現在は第三試合。晴葵と文菜の試合である。
「それではよいか?始め!」
「遠慮しませんよ、晴葵先輩!」
「ふふふ、揺れる胸が実に素晴らしい」
匡也の合図と同時に文菜が斬りかかる。
「いよっと」
華麗に避ける晴葵。
「どうした?俺はまだ文菜の谷間にズームしたままで太刀筋すら見ていないぞ」
にやけながら晴葵が言う。
「ちょ、どこ見てんですかー!」
慌てて胸を隠す文菜。
「このメガネ、ズーム機能もあるのか……後で教えてもらおう」
幸大がポツリと呟く。
「ん、幸大先輩何か言ったー?」
キョトンと小弓が聞いてくる。
「え、あ、いや。相変わらず晴葵は素早いなと思ってね。あはははは」
幸大が慌てて誤魔化す。
「えい!」
「甘いぞ!見切った!」
晴葵が素早く横に躱し、カウンターの居合斬りをする。
「きゃ!」
文菜のガラケーが振動して、メガネに映った白い体力メーターが減る。
「隙あり!」
さらに晴葵の縦斬り。
文菜の体力メーターがゼロになり、警告音と共に『LOSE』の文字。
「あー、負けたー!」
しょんぼりする文菜。
「フッ、俺の居合斬りに勝とうとは百年早いぞ」
「僕もその居合に負けたよ」
幸大がため息混じりに言う。
「ククク、やはり拙者の相手は貴様というわけか。
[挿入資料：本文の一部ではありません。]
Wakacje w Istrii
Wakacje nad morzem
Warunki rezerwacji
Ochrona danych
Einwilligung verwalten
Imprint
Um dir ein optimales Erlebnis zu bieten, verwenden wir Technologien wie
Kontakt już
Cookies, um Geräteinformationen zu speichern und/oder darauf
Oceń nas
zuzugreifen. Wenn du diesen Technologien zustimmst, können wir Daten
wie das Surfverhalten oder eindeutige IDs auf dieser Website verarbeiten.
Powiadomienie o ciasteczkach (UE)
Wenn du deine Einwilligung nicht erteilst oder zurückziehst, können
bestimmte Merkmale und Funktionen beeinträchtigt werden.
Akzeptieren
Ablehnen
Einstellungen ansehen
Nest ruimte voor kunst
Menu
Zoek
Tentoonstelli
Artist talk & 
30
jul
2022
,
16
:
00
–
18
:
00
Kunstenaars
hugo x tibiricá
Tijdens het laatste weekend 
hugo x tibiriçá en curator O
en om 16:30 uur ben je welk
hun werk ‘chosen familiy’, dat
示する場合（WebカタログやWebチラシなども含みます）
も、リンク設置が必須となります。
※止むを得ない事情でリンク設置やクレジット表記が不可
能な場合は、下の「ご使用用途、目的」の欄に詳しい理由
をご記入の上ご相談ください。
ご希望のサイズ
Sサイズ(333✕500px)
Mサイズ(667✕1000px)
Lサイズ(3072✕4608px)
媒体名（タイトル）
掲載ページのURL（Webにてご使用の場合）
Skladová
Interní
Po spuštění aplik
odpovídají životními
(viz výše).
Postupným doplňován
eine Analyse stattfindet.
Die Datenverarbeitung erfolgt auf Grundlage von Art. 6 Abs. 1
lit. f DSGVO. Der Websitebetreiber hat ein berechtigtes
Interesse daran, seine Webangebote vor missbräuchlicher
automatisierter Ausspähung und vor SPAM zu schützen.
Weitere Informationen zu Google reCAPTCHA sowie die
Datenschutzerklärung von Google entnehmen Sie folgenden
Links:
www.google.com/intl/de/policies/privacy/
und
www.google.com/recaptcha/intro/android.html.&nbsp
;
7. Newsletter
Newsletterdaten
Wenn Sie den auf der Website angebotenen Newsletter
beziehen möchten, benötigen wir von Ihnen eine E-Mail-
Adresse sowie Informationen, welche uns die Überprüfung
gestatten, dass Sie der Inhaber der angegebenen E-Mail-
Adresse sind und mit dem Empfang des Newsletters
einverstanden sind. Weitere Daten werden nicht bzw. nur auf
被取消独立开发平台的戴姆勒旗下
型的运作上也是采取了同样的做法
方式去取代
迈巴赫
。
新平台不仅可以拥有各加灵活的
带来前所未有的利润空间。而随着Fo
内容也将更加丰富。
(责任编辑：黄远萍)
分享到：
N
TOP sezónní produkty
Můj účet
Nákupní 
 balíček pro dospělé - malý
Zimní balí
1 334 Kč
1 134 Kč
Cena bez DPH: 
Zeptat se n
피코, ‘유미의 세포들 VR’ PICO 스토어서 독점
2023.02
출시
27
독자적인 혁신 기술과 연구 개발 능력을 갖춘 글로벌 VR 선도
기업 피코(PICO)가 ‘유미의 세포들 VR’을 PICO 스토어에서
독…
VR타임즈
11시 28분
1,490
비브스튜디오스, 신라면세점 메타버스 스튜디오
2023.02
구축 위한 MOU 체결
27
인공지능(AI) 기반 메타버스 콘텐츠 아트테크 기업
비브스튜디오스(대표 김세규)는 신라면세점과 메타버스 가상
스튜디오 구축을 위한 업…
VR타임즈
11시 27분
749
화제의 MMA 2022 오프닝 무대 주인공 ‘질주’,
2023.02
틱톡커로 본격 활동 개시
晴葵よ」
「ここまで来たら勝ちたいねぇ」
匡也と晴葵が向かい合う。
「どっちも頑張ってー!」
「晴葵先輩、ファイトー!」
両方を応援する小弓と晴葵を贔屓する文菜。
幸大は迷った挙句。
「どっちも頑張れー!」
無難な方を選んだ。
自分のどちらか選べない平凡加減が少し嫌になる幸大。
「行くぞ、晴葵よ!」
「来い、匡也」
「じゃあ、はじ」
め。
幸大が宣言する寸前。
ビービーという警告音と共に、全員のメガネが『ERROR』という文字だらけになる。
「わわっ!」
「なになにー!」
「晴葵先輩、変なの出たー!」
「晴葵、これは……!」
「まぁまぁ、落ち着いて。全員メガネを一旦外そう」
晴葵の提案でメガネを外す一同。
同時に警告音も止まる。
「ふぅ、驚いた」
幸大が驚いた顔で晴葵を見る。
「ビックリしたねー」
「ホントに。今のエラーってなんですか?」
小弓と文菜も晴葵を見る。
「うーん。そういう詳しい所は匡也の担当だからねぇ……どうだい?」
晴葵が匡也に尋ねる。
「ふむ。拙者の頭脳が無言を貫いておる」
「つまり、わかんないんだね……」
晴葵が「仕方ない」と頷く。
「とりあえず、この問題はまた後日ということで。お昼だし食事に行こう」
全員が時計を見るともう正午を過ぎている。
五人は昼食のために外に向かった。